- Exercise prompt -
Leave out the pictures and retype everything else in the records below exactly.

..........

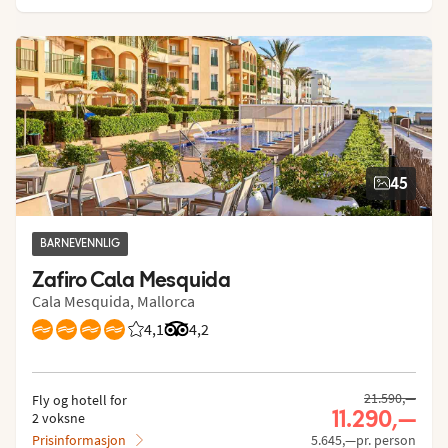
45
BARNEVENNLIG
Zafiro Cala Mesquida
Cala Mesquida, Mallorca
4,1
Vurdering fra Vings gjester: 4.077/5
Vurdering fra Tripadvisor: 4.2 of 5
4,2
21.590,—
Fly og hotell for
11.290,—
2 voksne
Prisinformasjon
5.645,—pr. person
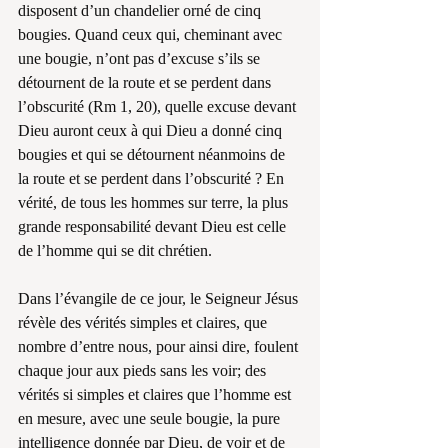
disposent d’un chandelier orné de cinq 
bougies. Quand ceux qui, cheminant avec 
une bougie, n’ont pas d’excuse s’ils se 
détournent de la route et se perdent dans 
l’obscurité (Rm 1, 20), quelle excuse devant 
Dieu auront ceux à qui Dieu a donné cinq 
bougies et qui se détournent néanmoins de 
la route et se perdent dans l’obscurité ? En 
vérité, de tous les hommes sur terre, la plus 
grande responsabilité devant Dieu est celle 
de l’homme qui se dit chrétien.
Dans l’évangile de ce jour, le Seigneur Jésus 
révèle des vérités simples et claires, que 
nombre d’entre nous, pour ainsi dire, foulent 
chaque jour aux pieds sans les voir; des 
vérités si simples et claires que l’homme est 
en mesure, avec une seule bougie, la pure 
intelligence donnée par Dieu, de voir et de 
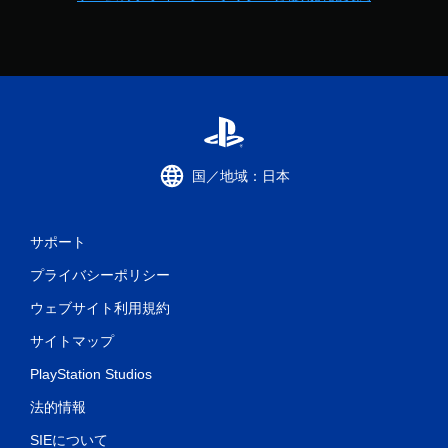
国／地域：日本
サポート
プライバシーポリシー
ウェブサイト利用規約
サイトマップ
PlayStation Studios
法的情報
SIEについて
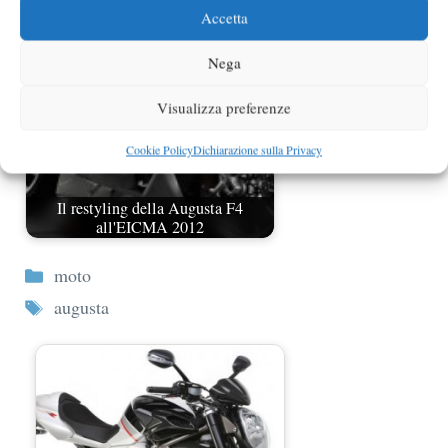
Accetta
Nega
Visualizza preferenze
Cookie Policy
Dichiarazione sulla Privacy
Il restyling della Augusta F4
all'EICMA 2012
Categorie
moto
Tag
augusta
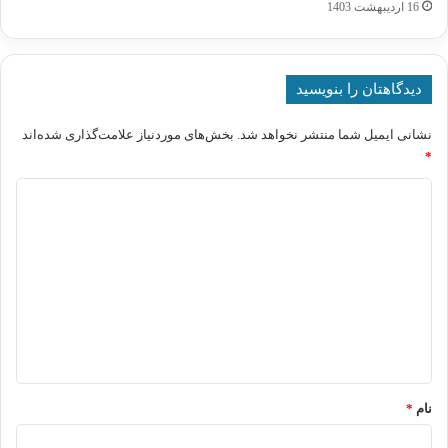
16 اردیبهشت 1403
دیدگاهتان را بنویسید
نشانی ایمیل شما منتشر نخواهد شد.
بخش‌های موردنیاز علامت‌گذاری شده‌اند
*
د
ی
د
گ
ا
ه
*
نام
*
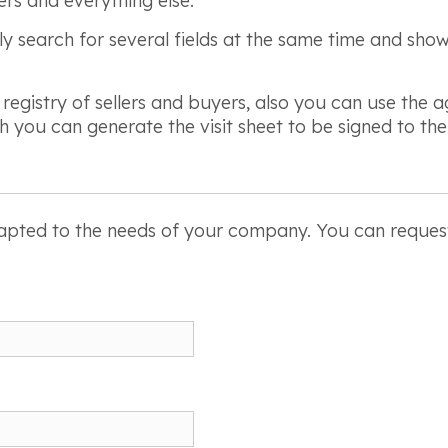
rs and everything else.
kly search for several fields at the same time and sho
egistry of sellers and buyers, also you can use the a
h you can generate the visit sheet to be signed to the
ed to the needs of your company. You can request a fre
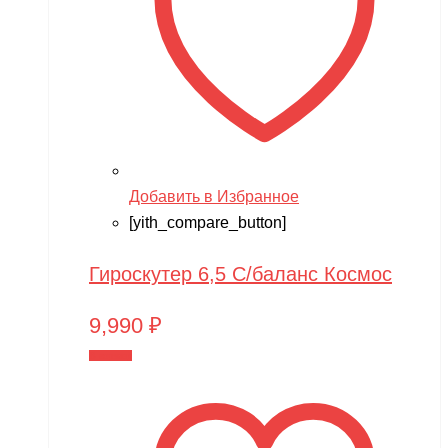
Добавить в Избранное
[yith_compare_button]
Гироскутер 6,5 С/баланс Космос
9,990
₽
В корзину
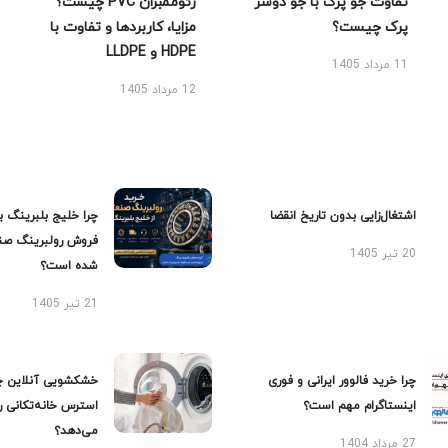
تفاوت جو پرک با جو دوسر
ژئوممبران PVC چیست؟
پرک چیست؟
مزایا، کاربردها و تفاوت با
HDPE و LLDPE
11 مرداد 1405
12 مرداد 1405
اشتغال‌زایی بدون تاریخ انقضا
چرا خلیج بلبرینگ ب
فروش رولبرینگ صن
20 تیر 1405
شده است؟
21 تیر 1405
چرا خرید فالوور ایرانی و فوری
خشکشویی آنلاین چ
اینستاگرام مهم است؟
استرس خانه‌تکانی 
می‌دهد؟
27 مرداد 1404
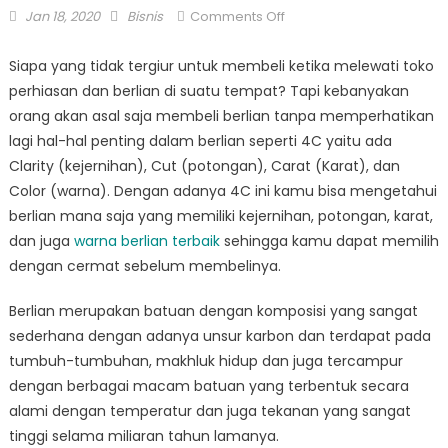
Posted
Author
on
Jan 18, 2020
Bisnis
Comments Off
on
Perhatikan
4C
Siapa yang tidak tergiur untuk membeli ketika melewati toko
Sebelum
perhiasan dan berlian di suatu tempat? Tapi kebanyakan
Beli
orang akan asal saja membeli berlian tanpa memperhatikan
Berlian
lagi hal-hal penting dalam berlian seperti 4C yaitu ada
Clarity (kejernihan), Cut (potongan), Carat (Karat), dan
Color (warna). Dengan adanya 4C ini kamu bisa mengetahui
berlian mana saja yang memiliki kejernihan, potongan, karat,
dan juga
warna berlian terbaik
sehingga kamu dapat memilih
dengan cermat sebelum membelinya.
Berlian merupakan batuan dengan komposisi yang sangat
sederhana dengan adanya unsur karbon dan terdapat pada
tumbuh-tumbuhan, makhluk hidup dan juga tercampur
dengan berbagai macam batuan yang terbentuk secara
alami dengan temperatur dan juga tekanan yang sangat
tinggi selama miliaran tahun lamanya.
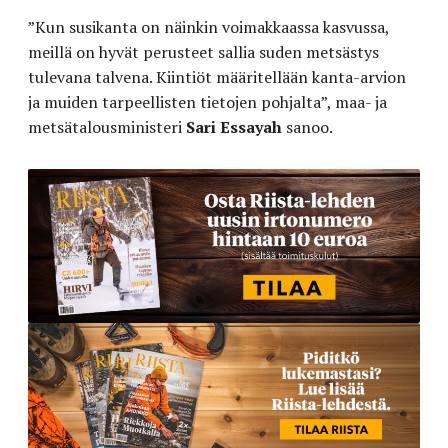
”Kun susikanta on näinkin voimakkaassa kasvussa,
meillä on hyvät perusteet sallia suden metsästys
tulevana talvena. Kiintiöt määritellään kanta-arvion
ja muiden tarpeellisten tietojen pohjalta”, maa- ja
metsätalousministeri
Sari Essayah
sanoo.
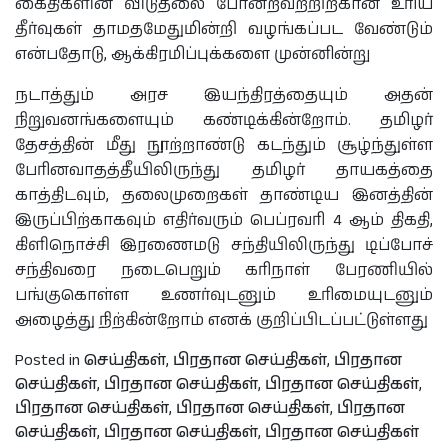
கைதிகளின் விடுதலை போன்றவற்றிற்கான உரிய
தீர்வுகள் தாமதமேதுமின்றி வழங்கப்பட வேண்டும்
என்பதோடு, ஆக்கிரமிப்புக்களை முன்னின்று
நடாத்தும் அரச இயந்திரத்தையும் அதன்
நிறுவனங்களையும் கண்டிக்கின்றோம். தமிழர்
தேசத்தின் மீது நூற்றாண்டு கடந்தும் சூழ்ந்துள்ள
பேரினவாதத்தீயிலிருந்து தமிழர் தாயகத்தை
காத்திடவும், தலைமுறைகள் தாண்டிய இனத்தின்
இருப்பிற்காகவும் எதிர்வரும் பெப்ரவரி 4 ஆம் திகதி,
கிளிநொச்சி இரணைமடு சந்தியிலிருந்து டிப்போச்
சந்திவரை நடைபெறும் கரிநாள் பேரணியில்
பங்குகொள்ள உணர்வுடனும் உரிமையுடனும்
அழைத்து நிற்கின்றோம் எனக் குறிப்பிடப்பட்டுள்ளது
Posted in
செய்திகள்
,
பிரதான செய்திகள்
,
பிரதான
செய்திகள்
,
பிரதான செய்திகள்
,
பிரதான செய்திகள்
,
பிரதான செய்திகள்
,
பிரதான செய்திகள்
,
பிரதான
செய்திகள்
,
பிரதான செய்திகள்
,
பிரதான செய்திகள்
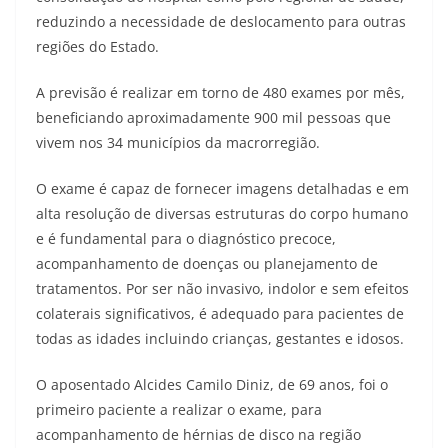
reduzindo a necessidade de deslocamento para outras
regiões do Estado.
A previsão é realizar em torno de 480 exames por mês,
beneficiando aproximadamente 900 mil pessoas que
vivem nos 34 municípios da macrorregião.
O exame é capaz de fornecer imagens detalhadas e em
alta resolução de diversas estruturas do corpo humano
e é fundamental para o diagnóstico precoce,
acompanhamento de doenças ou planejamento de
tratamentos. Por ser não invasivo, indolor e sem efeitos
colaterais significativos, é adequado para pacientes de
todas as idades incluindo crianças, gestantes e idosos.
O aposentado Alcides Camilo Diniz, de 69 anos, foi o
primeiro paciente a realizar o exame, para
acompanhamento de hérnias de disco na região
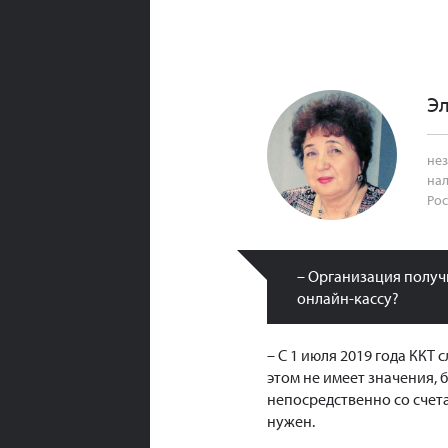
Эл
нез
нал
Рос
– Организация получ
онлайн-кассу?
– С 1 июля 2019 года ККТ
этом не имеет значения,
непосредственно со счета
нужен.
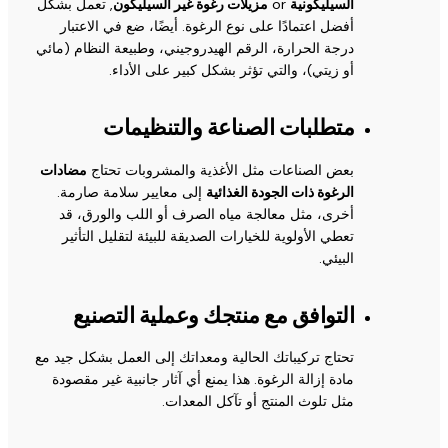
السيليكونية
or
مزيلات رغوة غير السيليكون
, تعمل بشكل
أفضل اعتمادًا على نوع الرغوة. أيضًا، ضع في الاعتبار
درجة الحرارة، الرقم الهيدروجيني، وطبيعة النظام (مائي
أو زيتي)، والتي تؤثر بشكل كبير على الأداء.
متطلبات الصناعة والتنظيمات
بعض الصناعات مثل الأغذية والمشروبات تحتاج
مضادات
الرغوة ذات الجودة الغذائية
إلى معايير سلامة صارمة.
أخرى، مثل معالجة مياه الصرف أو اللب والورق، قد
تعطي الأولوية للخيارات الصديقة للبيئة لتقليل التأثير
البيئي.
التوافق مع منتجك وعملية التصنيع
تحتاج تركيباتك الحالية ومعداتك إلى العمل بشكل جيد مع
مادة إزالة الرغوة. هذا يمنع أي آثار جانبية غير مقصودة
مثل تلوث المنتج أو تآكل المعدات.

..........

- Result -
45
BARNEVENNLIG
Zafiro Cala Mesquida
Cala Mesquida, Mallorca
4,1
Vurdering fra Vings gjester: 4.077/5
Vurdering fra Tripadvisor: 4.2 of 5
4,2
21.590,—
Fly og hotell for
11.290,—
2 voksne
Prisinformasjon
5.645,—pr. person
disposent d’un chandelier orné de cinq 
bougies. Quand ceux qui, cheminant avec 
une bougie, n’ont pas d’excuse s’ils se 
détournent de la route et se perdent dans 
l’obscurité (Rm 1, 20), quelle excuse devant 
Dieu auront ceux à qui Dieu a donné cinq 
bougies et qui se détournent néanmoins de 
la route et se perdent dans l’obscurité ? En 
vérité, de tous les hommes sur terre, la plus 
grande responsabilité devant Dieu est celle 
de l’homme qui se dit chrétien.
Dans l’évangile de ce jour, le Seigneur Jésus 
révèle des vérités simples et claires, que 
nombre d’entre nous, pour ainsi dire, foulent 
chaque jour aux pieds sans les voir; des 
vérités si simples et claires que l’homme est 
en mesure, avec une seule bougie, la pure 
intelligence donnée par Dieu, de voir et de 
国／地域：日本
サポート
プライバシーポリシー
ウェブサイト利用規約
サイトマップ
PlayStation Studios
法的情報
SIEについて
Accetta
Nega
Visualizza preferenze
Cookie Policy
Dichiarazione sulla Privacy
Il restyling della Augusta F4
all'EICMA 2012
Categorie
moto
Tag
augusta
16 اردیبهشت 1403
دیدگاهتان را بنویسید
نشانی ایمیل شما منتشر نخواهد شد.
بخش‌های موردنیاز علامت‌گذاری شده‌اند
*
د
ی
د
گ
ا
ه
*
نام
*
rs and everything else.
kly search for several fields at the same time and sho
egistry of sellers and buyers, also you can use the a
h you can generate the visit sheet to be signed to the
ed to the needs of your company. You can request a fre
Добавить в Избранное
[yith_compare_button]
Гироскутер 6,5 С/баланс Космос
9,990
₽
В корзину
تفاوت جو پرک با جو دوسر
ژئوممبران PVC چیست؟
پرک چیست؟
مزایا، کاربردها و تفاوت با
HDPE و LLDPE
11 مرداد 1405
12 مرداد 1405
اشتغال‌زایی بدون تاریخ انقضا
چرا خلیج بلبرینگ ب
فروش رولبرینگ صن
20 تیر 1405
شده است؟
21 تیر 1405
چرا خرید فالوور ایرانی و فوری
خشکشویی آنلاین چ
اینستاگرام مهم است؟
استرس خانه‌تکانی 
می‌دهد؟
27 مرداد 1404
Posted
Author
on
Jan 18, 2020
Bisnis
Comments Off
on
Perhatikan
4C
Siapa yang tidak tergiur untuk membeli ketika melewati toko
Sebelum
perhiasan dan berlian di suatu tempat? Tapi kebanyakan
Beli
orang akan asal saja membeli berlian tanpa memperhatikan
Berlian
lagi hal-hal penting dalam berlian seperti 4C yaitu ada
Clarity (kejernihan), Cut (potongan), Carat (Karat), dan
Color (warna). Dengan adanya 4C ini kamu bisa mengetahui
berlian mana saja yang memiliki kejernihan, potongan, karat,
dan juga
warna berlian terbaik
sehingga kamu dapat memilih
dengan cermat sebelum membelinya.
Berlian merupakan batuan dengan komposisi yang sangat
sederhana dengan adanya unsur karbon dan terdapat pada
tumbuh-tumbuhan, makhluk hidup dan juga tercampur
dengan berbagai macam batuan yang terbentuk secara
alami dengan temperatur dan juga tekanan yang sangat
tinggi selama miliaran tahun lamanya.
”Kun susikanta on näinkin voimakkaassa kasvussa,
meillä on hyvät perusteet sallia suden metsästys
tulevana talvena. Kiintiöt määritellään kanta-arvion
ja muiden tarpeellisten tietojen pohjalta”, maa- ja
metsätalousministeri
Sari Essayah
sanoo.
கைதிகளின் விடுதலை போன்றவற்றிற்கான உரிய
தீர்வுகள் தாமதமேதுமின்றி வழங்கப்பட வேண்டும்
என்பதோடு, ஆக்கிரமிப்புக்களை முன்னின்று
நடாத்தும் அரச இயந்திரத்தையும் அதன்
நிறுவனங்களையும் கண்டிக்கின்றோம். தமிழர்
தேசத்தின் மீது நூற்றாண்டு கடந்தும் சூழ்ந்துள்ள
பேரினவாதத்தீயிலிருந்து தமிழர் தாயகத்தை
காத்திடவும், தலைமுறைகள் தாண்டிய இனத்தின்
இருப்பிற்காகவும் எதிர்வரும் பெப்ரவரி 4 ஆம் திகதி,
கிளிநொச்சி இரணைமடு சந்தியிலிருந்து டிப்போச்
சந்திவரை நடைபெறும் கரிநாள் பேரணியில்
பங்குகொள்ள உணர்வுடனும் உரிமையுடனும்
அழைத்து நிற்கின்றோம் எனக் குறிப்பிடப்பட்டுள்ளது
Posted in
செய்திகள்
,
பிரதான செய்திகள்
,
பிரதான
செய்திகள்
,
பிரதான செய்திகள்
,
பிரதான செய்திகள்
,
பிரதான செய்திகள்
,
பிரதான செய்திகள்
,
பிரதான
செய்திகள்
,
பிரதான செய்திகள்
,
பிரதான செய்திகள்
reduzindo a necessidade de deslocamento para outras
regiões do Estado.
A previsão é realizar em torno de 480 exames por mês,
beneficiando aproximadamente 900 mil pessoas que
vivem nos 34 municípios da macrorregião.
O exame é capaz de fornecer imagens detalhadas e em
alta resolução de diversas estruturas do corpo humano
e é fundamental para o diagnóstico precoce,
acompanhamento de doenças ou planejamento de
tratamentos. Por ser não invasivo, indolor e sem efeitos
colaterais significativos, é adequado para pacientes de
todas as idades incluindo crianças, gestantes e idosos.
O aposentado Alcides Camilo Diniz, de 69 anos, foi o
primeiro paciente a realizar o exame, para
acompanhamento de hérnias de disco na região
Эл
нез
нал
Рос
– Организация получ
онлайн-кассу?
– С 1 июля 2019 года ККТ
этом не имеет значения,
непосредственно со счета
нужен.
السيليكونية
or
مزيلات رغوة غير السيليكون
, تعمل بشكل
أفضل اعتمادًا على نوع الرغوة. أيضًا، ضع في الاعتبار
درجة الحرارة، الرقم الهيدروجيني، وطبيعة النظام (مائي
أو زيتي)، والتي تؤثر بشكل كبير على الأداء.
متطلبات الصناعة والتنظيمات
بعض الصناعات مثل الأغذية والمشروبات تحتاج
مضادات
الرغوة ذات الجودة الغذائية
إلى معايير سلامة صارمة.
أخرى، مثل معالجة مياه الصرف أو اللب والورق، قد
تعطي الأولوية للخيارات الصديقة للبيئة لتقليل التأثير
البيئي.
التوافق مع منتجك وعملية التصنيع
تحتاج تركيباتك الحالية ومعداتك إلى العمل بشكل جيد مع
مادة إزالة الرغوة. هذا يمنع أي آثار جانبية غير مقصودة
مثل تلوث المنتج أو تآكل المعدات.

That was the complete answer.